[Collected data entries]
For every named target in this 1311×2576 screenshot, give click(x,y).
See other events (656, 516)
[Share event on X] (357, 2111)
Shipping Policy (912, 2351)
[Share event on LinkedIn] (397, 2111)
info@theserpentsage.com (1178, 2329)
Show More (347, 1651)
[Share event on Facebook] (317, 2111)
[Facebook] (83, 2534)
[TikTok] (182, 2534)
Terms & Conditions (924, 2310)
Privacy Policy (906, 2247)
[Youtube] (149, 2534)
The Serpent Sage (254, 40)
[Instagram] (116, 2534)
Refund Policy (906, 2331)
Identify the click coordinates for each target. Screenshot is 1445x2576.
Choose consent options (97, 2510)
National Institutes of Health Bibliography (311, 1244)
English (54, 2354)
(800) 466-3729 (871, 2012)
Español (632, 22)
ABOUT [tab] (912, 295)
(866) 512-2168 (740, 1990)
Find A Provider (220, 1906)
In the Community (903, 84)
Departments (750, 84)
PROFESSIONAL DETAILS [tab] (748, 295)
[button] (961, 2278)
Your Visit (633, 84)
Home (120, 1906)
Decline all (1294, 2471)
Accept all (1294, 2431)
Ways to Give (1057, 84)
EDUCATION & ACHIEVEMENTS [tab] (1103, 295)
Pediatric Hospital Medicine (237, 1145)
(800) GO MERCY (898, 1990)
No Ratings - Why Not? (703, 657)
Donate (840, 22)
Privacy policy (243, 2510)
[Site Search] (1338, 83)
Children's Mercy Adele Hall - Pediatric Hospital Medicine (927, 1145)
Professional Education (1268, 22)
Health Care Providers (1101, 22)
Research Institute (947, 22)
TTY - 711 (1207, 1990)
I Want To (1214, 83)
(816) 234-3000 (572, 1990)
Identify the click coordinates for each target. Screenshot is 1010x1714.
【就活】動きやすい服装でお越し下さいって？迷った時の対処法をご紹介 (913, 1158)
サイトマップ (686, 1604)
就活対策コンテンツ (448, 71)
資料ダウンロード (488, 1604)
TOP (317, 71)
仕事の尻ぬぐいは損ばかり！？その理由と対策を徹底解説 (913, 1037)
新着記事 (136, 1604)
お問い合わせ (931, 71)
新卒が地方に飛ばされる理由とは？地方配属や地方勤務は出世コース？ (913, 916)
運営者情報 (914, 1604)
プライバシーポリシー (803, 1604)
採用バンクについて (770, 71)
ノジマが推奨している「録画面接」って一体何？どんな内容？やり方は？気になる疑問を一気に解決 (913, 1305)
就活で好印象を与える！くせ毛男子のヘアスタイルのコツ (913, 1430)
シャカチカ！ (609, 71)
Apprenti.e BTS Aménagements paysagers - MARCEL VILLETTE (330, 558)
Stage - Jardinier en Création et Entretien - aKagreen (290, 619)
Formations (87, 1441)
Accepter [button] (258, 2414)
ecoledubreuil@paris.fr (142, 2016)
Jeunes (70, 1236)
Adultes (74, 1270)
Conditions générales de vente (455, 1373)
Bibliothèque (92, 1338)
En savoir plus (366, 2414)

Assignment: Output the entries above in their entirety, exactly as written.

Your response:
For every named target in this 1311×2576 screenshot, give click(x,y).
See other events (656, 516)
[Share event on X] (357, 2111)
Shipping Policy (912, 2351)
[Share event on LinkedIn] (397, 2111)
info@theserpentsage.com (1178, 2329)
Show More (347, 1651)
[Share event on Facebook] (317, 2111)
[Facebook] (83, 2534)
[TikTok] (182, 2534)
Terms & Conditions (924, 2310)
Privacy Policy (906, 2247)
[Youtube] (149, 2534)
The Serpent Sage (254, 40)
[Instagram] (116, 2534)
Refund Policy (906, 2331)
Identify the click coordinates for each target. Screenshot is 1445x2576.
Choose consent options (97, 2510)
National Institutes of Health Bibliography (311, 1244)
English (54, 2354)
(800) 466-3729 (871, 2012)
Español (632, 22)
ABOUT [tab] (912, 295)
(866) 512-2168 (740, 1990)
Find A Provider (220, 1906)
In the Community (903, 84)
Departments (750, 84)
PROFESSIONAL DETAILS [tab] (748, 295)
[button] (961, 2278)
Your Visit (633, 84)
Home (120, 1906)
Decline all (1294, 2471)
Accept all (1294, 2431)
Ways to Give (1057, 84)
EDUCATION & ACHIEVEMENTS [tab] (1103, 295)
Pediatric Hospital Medicine (237, 1145)
(800) GO MERCY (898, 1990)
No Ratings - Why Not? (703, 657)
Donate (840, 22)
Privacy policy (243, 2510)
[Site Search] (1338, 83)
Children's Mercy Adele Hall - Pediatric Hospital Medicine (927, 1145)
Professional Education (1268, 22)
Health Care Providers (1101, 22)
Research Institute (947, 22)
TTY - 711 (1207, 1990)
I Want To (1214, 83)
(816) 234-3000 (572, 1990)
Identify the click coordinates for each target. Screenshot is 1010x1714.
【就活】動きやすい服装でお越し下さいって？迷った時の対処法をご紹介 (913, 1158)
サイトマップ (686, 1604)
就活対策コンテンツ (448, 71)
資料ダウンロード (488, 1604)
TOP (317, 71)
仕事の尻ぬぐいは損ばかり！？その理由と対策を徹底解説 (913, 1037)
新着記事 (136, 1604)
お問い合わせ (931, 71)
新卒が地方に飛ばされる理由とは？地方配属や地方勤務は出世コース？ (913, 916)
運営者情報 (914, 1604)
プライバシーポリシー (803, 1604)
採用バンクについて (770, 71)
ノジマが推奨している「録画面接」って一体何？どんな内容？やり方は？気になる疑問を一気に解決 (913, 1305)
就活で好印象を与える！くせ毛男子のヘアスタイルのコツ (913, 1430)
シャカチカ！ (609, 71)
Apprenti.e BTS Aménagements paysagers - MARCEL VILLETTE (330, 558)
Stage - Jardinier en Création et Entretien - aKagreen (290, 619)
Formations (87, 1441)
Accepter [button] (258, 2414)
ecoledubreuil@paris.fr (142, 2016)
Jeunes (70, 1236)
Adultes (74, 1270)
Conditions générales de vente (455, 1373)
Bibliothèque (92, 1338)
En savoir plus (366, 2414)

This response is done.